DEATH STRANDING

他人がいて初めて自分が分かる 2019_12_20

 

『DEATH STRANDING』。
これは是非知っておきたいゲームだった。
今年一番の話題作と言ってもイイぐらいからね。
しかし、フラゲ情報でムービーが長いらしいと分かって尻込みしていた。
だって、オープニングで1時間、エンディングで2時間、その合間合間にもムービーたっぷり、なんてあり得ないよ。
今の世の中、ムービーはご褒美にならないどころか、むしろマイナスにすら感じられるぐらいなのに。
今の私には絶対無理に決まっている。
これはもう諦めるしかないと思ったのである。

その後いろいろ情報を拾っていくと、ちょっと事情が違うのかな、と思うようになった。
なんでも、最後のムービーを観るまでストーリーはよく分からないらしい。
ということは、大半の人は分からないままゲームを進めていることになる。
だったらムービー観なくてもイイじゃん。
全部飛ばしてもエンディング直前までプレイ感は変わらないはず。
だったらプレイしてもいいか、と思い直した。
飛ばせるムービーは全て飛ばす。
その上でとりあえずは、ケビン・コスナーの映画「ポストマン」を念頭に置きつつプレイすればいいだろう。

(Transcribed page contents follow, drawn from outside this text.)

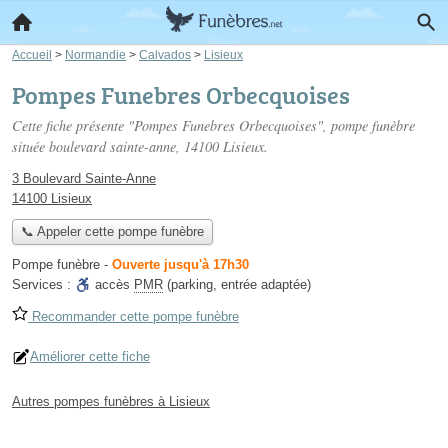
Accueil
>
Normandie
>
Calvados
>
Lisieux
Pompes Funebres Orbecquoises
Cette fiche présente "Pompes Funebres Orbecquoises", pompe funèbre
située
boulevard sainte-anne
, 14100 Lisieux.
3 Boulevard Sainte-Anne
14100 Lisieux
📞 Appeler cette pompe funèbre
Pompe funèbre
-
Ouverte jusqu'à 17h30
Services :
accès
PMR
(parking, entrée adaptée)
Recommander cette pompe funèbre
Améliorer cette fiche
Autres pompes funèbres à Lisieux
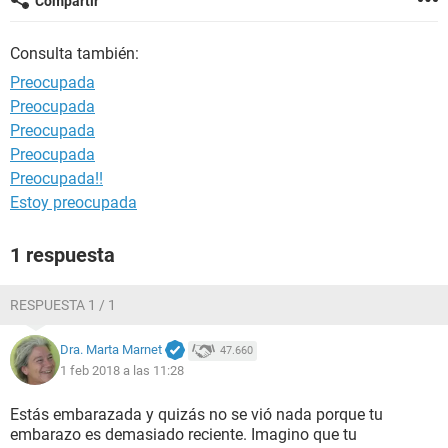
Compartir
Consulta también:
Preocupada
Preocupada
Preocupada
Preocupada
Preocupada!!
Estoy preocupada
1 respuesta
RESPUESTA 1 / 1
Dra. Marta Marnet
47.660
1 feb 2018 a las 11:28
Estás embarazada y quizás no se vió nada porque tu
embarazo es demasiado reciente. Imagino que tu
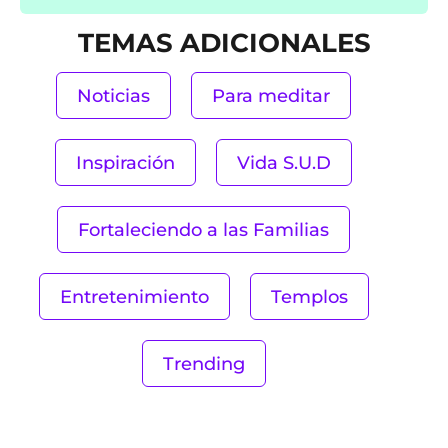
TEMAS ADICIONALES
Noticias
Para meditar
Inspiración
Vida S.U.D
Fortaleciendo a las Familias
Entretenimiento
Templos
Trending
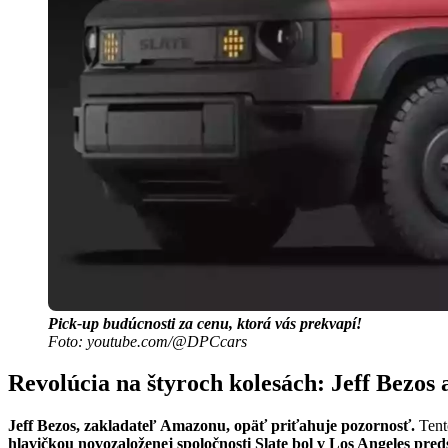
Pick-up budúcnosti za cenu, ktorá vás prekvapí!
Foto: youtube.com/@DPCcars
Revolúcia na štyroch kolesách: Jeff Bezos 
Jeff Bezos, zakladateľ Amazonu, opäť priťahuje pozornosť.
Tento
hlavičkou novozaloženej spoločnosti Slate bol v Los Angeles pr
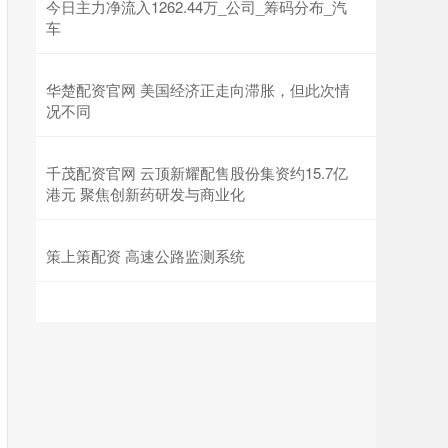
今日主力净流入1262.44万_公司_筹码分布_汽
车
华楚配资官网 美国经济正走向滞胀，但此次情
况不同
千茂配资官网 云顶新耀配售股份集资约15.7亿
港元 聚焦创新药研发与商业化
策上策配资 高速公路监测系统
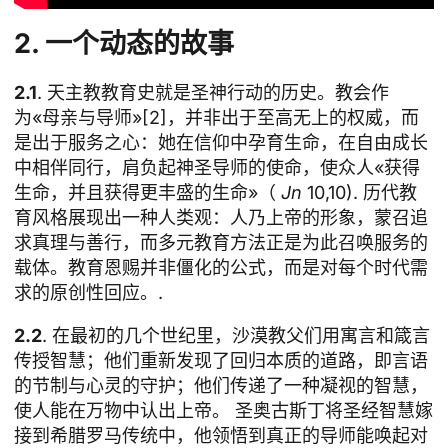
2. 一个动态的故事
2.1
. 天主教教育史就是圣神行动的历史。教会作
为«母亲与导师»[2]，并非出于至高无上的权威，而
是出于服务之心：她在信仰中孕育生命，在自由成长
中相伴同行，肩负起神圣导师的使命，使众人«获得
生命，并且获得更丰盛的生命»（
Jn
10,10). 历代教
育风格展现出一种人类观：人乃上帝的形象，蒙召追
求真理与善行，而多元教育方法正是为此召唤服务的
载体。教育恩赐并非僵化的公式，而是对每个时代需
求的原创性回应。.
2.2
. 在最初的几个世纪里，沙漠教父们用寓言和箴言
传授智慧；他们重新发现了回归本质的道路，即言语
的节制与心灵的守护；他们传递了一种凝视的智慧，
使人能在万物中认出上帝。 圣奥古斯丁将圣经智慧嫁
接到希腊罗马传统中，他领悟到真正的导师能唤起对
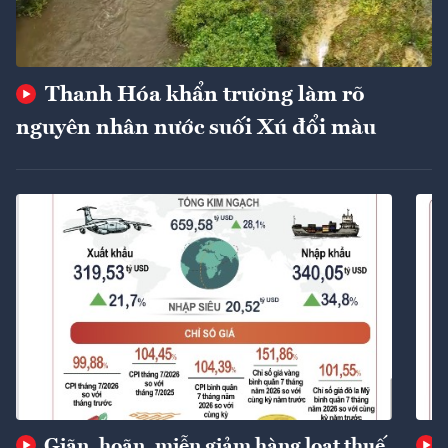
Thanh Hóa khẩn trương làm rõ
nguyên nhân nước suối Xú đổi màu
Giãn, hoãn, miễn giảm hàng loạt thuế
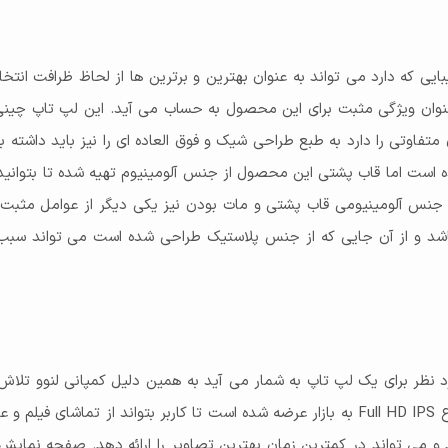
ین وزن 1.66 کیلوگرمی توانسته به عنوان ویژگی مثبت برای این محصول به حساب می آید. ا
فاوتی را دارد به طبع طراحی شیک و فوق العاده ای را نیز باید داشته با
است اما قاب پشتی این محصول از جنس آلومینیوم تهیه شده تا بتوانید به
 جنس آلومینیومی قاب پشتی و مات بودن نیز یکی دیگر از عوامل مثبت 
 و از آن جایی که از جنس پلاستیک طراحی شده است می تواند سبب داغ 
ر برای یک لپ تاپ به شمار می آید به همین دلیل کمپانی لنوو تلاش کرد
IdeaPad 5 15ITL05-82fg00sked با صفحه نمایش 15.6 اینچ از نوع Full HD IPS به بازار عرضه ش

やってみたら、そう悪くないプレイ感ではあった、『DEATH STRANDING』は。
荷物を運ぶことだってゲームなんだから、それをテレビゲームに持ち込んだっておかしくはない。
しかも、「誰かの役に立つ事」を使って喜びを増幅させているあたりは、素晴らしい着眼だと思うな。
人間ってのは他人がいて初めて自分が分かる生き物だからね。
しかも、ストーリー上と現実と両面で人の役に立つ仕組みを導入しているあたりは、極めてテレビゲームらしい。
得をすることがシステムに組み込まれていてこそテレビゲーム。
この辺はさすがだと思ったな。

もっとも、私はもう第2章でギブアップだけど。
ムービー全部飛ばしてるから、運ぶことの意味が全く分からないのである。
誰がどう喜んでくれるのかも分からない。
つまり喜びを増幅させる仕組みが私には働かないのだ。
これは私が悪いのでやむを得ない。
この点に関しては『DEATH STRANDING』に非はないであろう。

強いて言うなら、やはり時間に対する感覚がずれてるのかなとは思う。
現時点では戦う方法がなく、とにかく逃げるしかないのだが、遠回りしたら余計に時間がかかるでしょ。
そしたら、その分何か喜びが得られないと釣り合わないよね。
戦闘を回避したからと言って、それが必ずしも喜びにつながるわけじゃない。
だって戦闘そのものが楽しい場合だってあるわけだから。
遠回りして何が楽しいのかがよく分からなかった。
その辺はプレイヤーに時間を使わせることにちょっと無頓着すぎるのかな。
ムービーが長すぎるのもそう。
ステルスゲームばっかり作ってた人だから、プレイヤーを待たせることにあまり抵抗がないのかもね。